Re: [RFC PATCH(experimental) 2/2] Fix freezer-kthread_stop race

From: Gautham R Shenoy
Date: Fri Apr 20 2007 - 06:47:19 EST


On Thu, Apr 19, 2007 at 02:31:33PM -0700, Andrew Morton wrote:
> On Thu, 19 Apr 2007 17:34:19 +0530
> Gautham R Shenoy <ego@xxxxxxxxxx> wrote:
>
>
> flush_workqueue() just needs to die. I think there are (almost) no
> legitimate users of it once cancel_work_sync() is merged.
>
> > This patch attempts to address such a situation with a fix for kthread_stop.
>
> Via wholly undescribed means :(

Sorry. I will document stuff better next time.
>
> > Strictly experimental. Compile tested on i386.
>
> Rather than doing <whatever you did>, perhaps we could make the freezing
> process a dual-pass thing. On pass 1, mark all the threads as "we'll be
> freezing you soon" and on the second pass, do the actual freezing. Then,
> in problematic places such as kthread_stop() we can look to see if we'll
> soon be asked to freeze and if so, run try_to_freeze().
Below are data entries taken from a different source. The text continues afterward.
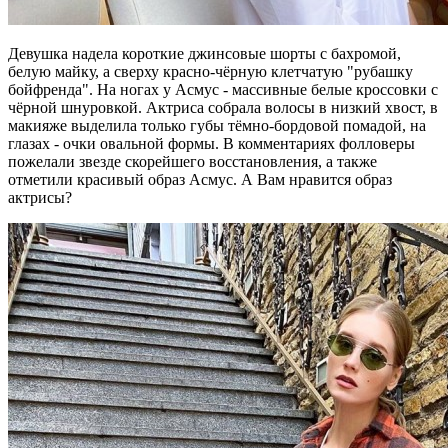
Девушка надела короткие джинсовые шорты с бахромой,
белую майку, а сверху красно-чёрную клетчатую "рубашку
бойфренда". На ногах у Асмус - массивные белые кроссовки с
чёрной шнуровкой. Актриса собрала волосы в низкий хвост, в
макияже выделила только губы тёмно-бордовой помадой, на
глазах - очки овальной формы. В комментариях фолловеры
пожелали звезде скорейшего восстановления, а также
отметили красивый образ Асмус. А Вам нравится образ
актрисы?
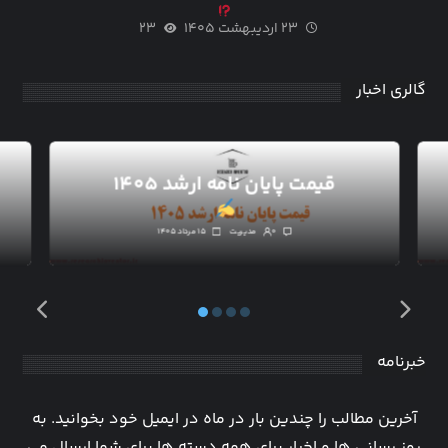
۲۳ اردیبهشت ۱۴۰۵
۲۳
گالری اخبار
قیمت پایان نامه ارشد ۱۴۰۵
۰
مدیریت
۱۵ مرداد ۱۴۰۵
خبرنامه
آخرین مطالب را چندین بار در ماه در ایمیل خود بخوانید. به
روز رسانی ها و اخبار برای همه دسته ها برای شما ارسال می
We can do that. Just that the freezer will now have to wait for 2 sets
of ack's instead of 1 set before declaring the system as frozen.

But the whole point of the patch was so that a thread A can tell
a thread B that it's dependent on the latter, and hence would like
to postpone B's freezing for some time. So I am thinking if we can
achieve this through the scheme you described.

>
> Of course, running try_to_freeze() in kthread_stop() would be very wrong,
> so we'd actually need to do it in callers, preferably via a new
> kthread_stop_freezeable() wrapper.
>

Well, even then we'll need to ensure that a thread would not call
kthread_stop_freezeable() with any locks held. That would mean more
audits :)

> And the two-pass-freeze thing is of course racy. It's also unnecessary:
> setting a flag on every task in the machine is equivalent to setting a
> global variable. So perhaps just use a global variable?
>
> int kthread_stop_freezeable(struct task_struct *k)
> {
> if (freeze_state == ABOUT_TO_START) {
> wait_for(freeze_state == STARTED);
> try_to_freeze();
> }
> kthread_stop(k);
> }
>
> which is theoretically racy if another freeze_processes() starts
> immediately. Anyway - please have a think about it ;)
>

Sure, am already thinking about it :)

> > +static struct freezer_status_struct freezer_status = {
> > + .lock = SPIN_LOCK_UNLOCKED,
> > + .count = 0,
> > + };
>
> SPIN_LOCK_UNLOCKED is deprecated (it subverts lockdep)
>

Ok, will change it to __SPIN_LOCK_UNLOCKED(freezer_status.lock)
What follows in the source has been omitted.